Зрелый Чехов, оставаясь по преимуществу либералом, начинает во множестве рассказов описывать смерть и разложение либерального мира, оказываясь неожиданно созвучным настоящему времени, когда либеральная идея стремительно приближает мир к концу. Шестов, безусловно, прав, что Чехову удалось раскрыть ничто. «Страх перед обыденщиной» чеховских героев есть на самом деле не что иное, как страх перед обыденностью ничто. Чехов (и, может быть, в этом его главное значение) убедительно показал, что небытие, ничто скрыты непосредственно под видом существующего, под видом бытия, в самой сути либерализма, в его обыденности. Принимая в целом либеральные ценности, Чехов, будучи еще к тому же и правдивым русским художником, завершителем классической традиции, не мог не выразить смертной тоски либерального мира. В «Палате № 6», «Моей жизни» и др. ему удается поставить под сомнение обоснованность веры, что завтра непременно наступит новый день; что-то, что мы видим за окном, с чем мы имеем дело сейчас, не исчезнет в следующее мгновение. Мы принимаем реальность всякого рода банков, фондов, фирм, обществ, потому что сталкиваемся с ними повседневно. Между тем, очевидно, что однажды, выглянув в окно, мы увидим, что вся эта нежить сгинула без следа.

В чеховские времена такими призраками были строительство больниц и школ, хождение в народ. Либеральное общество, либеральный мир окутаны призраками: экономика, работа, деньги, гуманизм, здоровье, благотворительность, нормальное существование, элита, средний класс; страхами: лишь бы не было войны, лишь бы не потерять работу, лишь бы не допустить некорректного высказывания, лишь бы не подумали, что я фашист – словом, как бы чего не вышло.

Эта коронная фраза чеховского пред-Передонова лишь на первый взгляд несет «охранительный», консервативный смысл. Хотя и вложена фраза в уста карикатурного консерватора (не исключено, что здесь имеет место пародия на К.П. Победоносцева), является она, тем не менее, характеристикой либерального мира.

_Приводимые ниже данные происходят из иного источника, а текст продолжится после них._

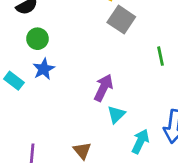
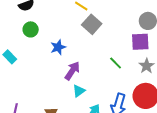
green line: (161, 56) -> (116, 63), moved, turned -40
blue star: (44, 69) -> (58, 47), moved

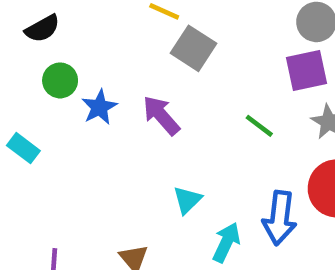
blue star: (58, 47) -> (99, 107), moved
purple arrow: (72, 71) -> (161, 115), moved, turned -66

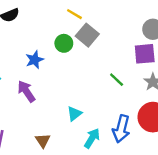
green circle: (60, 80) -> (64, 43), moved
purple arrow: (161, 115) -> (26, 91), moved

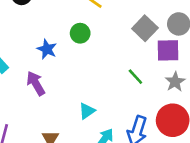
gray square: (87, 35) -> (145, 28), moved
blue star: (35, 60) -> (47, 49), turned -30

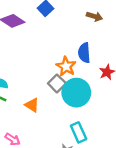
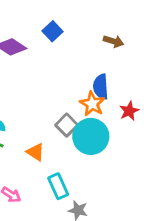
orange star: (66, 66) -> (92, 104), moved
cyan rectangle: (79, 132) -> (58, 186), moved

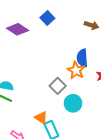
cyan circle: (91, 136) -> (73, 103), moved, size x0.7
orange triangle: (35, 152) -> (41, 118), moved

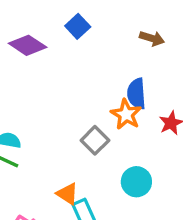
cyan circle: (73, 103) -> (136, 182), moved

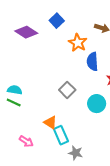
orange star: (126, 114) -> (78, 43), moved
cyan circle: (136, 182) -> (97, 104), moved

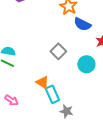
blue semicircle: (92, 62) -> (82, 24), turned -60
pink arrow: (26, 141) -> (11, 100), moved

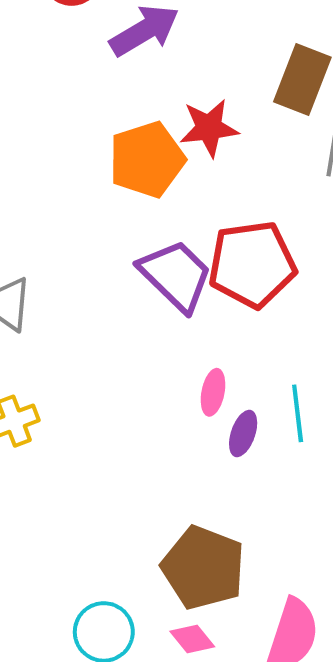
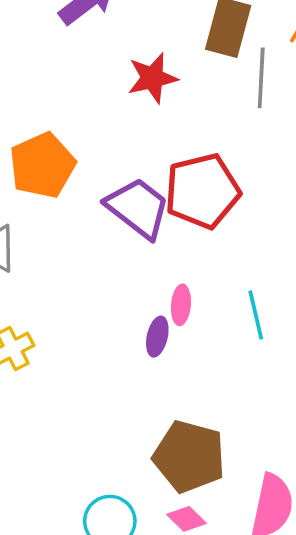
orange pentagon: (147, 160) -> (42, 165), moved
purple ellipse: (243, 433) -> (157, 337), moved

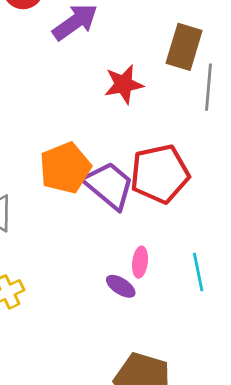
orange pentagon: (42, 165) -> (65, 168), moved
purple ellipse: (157, 337) -> (121, 286), turned -72

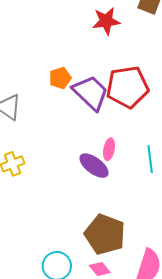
orange pentagon: (65, 168) -> (60, 78), size x0.6
purple ellipse: (121, 286) -> (94, 166), size x1.4

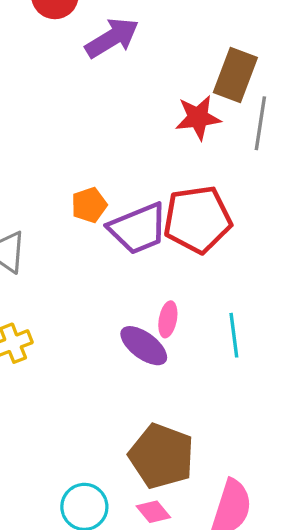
red star: (106, 21) -> (198, 118), moved
purple trapezoid: (91, 93) -> (138, 229), turned 114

Как бы чего не вышло – чеховская формула небытия. Беликов – образ небытия, несуществования, воплощенный страх перед любой возможностью бытия. Под футляром, как кажется, скрыта настоящая нежить. Первое, что говорится о Беликове, – это то, что он уже умер. Затем, в его характеристике, говорится, что он «хвалил прошлое и то, чего никогда не было». На первый взгляд, футляр – личина, в которую человек прячется от бытия и свободы, истинного существования. Футляром может быть всё: одежда, работа, любовь, прошлое, будущее. Между тем истинное «Я» не может жить под толщей футляра, ему нужно, как выразился покойный Мармеладов, «хоть куда-нибудь пойти». Нужен контакт с внешним. Но на единственную попытку человека выйти наружу люди отвечают недобрым смехом, карикатурой и загоняют его поскорее обратно «в футляр, из которого он уже никогда не выйдет» – в гроб.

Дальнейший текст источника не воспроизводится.